What is being asked: Give only the count of lines that contain "other" in the material.

Material provided:
━━━━━━━━━━━━━━━━━━━━━━━━━━━━━━

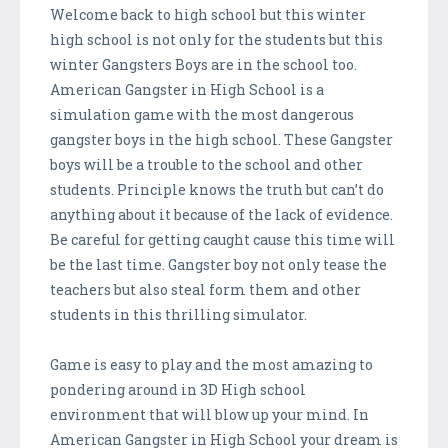
Welcome back to high school but this winter
high school is not only for the students but this
winter Gangsters Boys are in the school too.
American Gangster in High School is a
simulation game with the most dangerous
gangster boys in the high school. These Gangster
boys will be a trouble to the school and other
students. Principle knows the truth but can’t do
anything about it because of the lack of evidence.
Be careful for getting caught cause this time will
be the last time. Gangster boy not only tease the
teachers but also steal form them and other
students in this thrilling simulator.
Game is easy to play and the most amazing to
pondering around in 3D High school
environment that will blow up your mind. In
American Gangster in High School your dream is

━━━━━━━━━━━━━━━━━━━━━━━━━━━━━━

Finished task: 2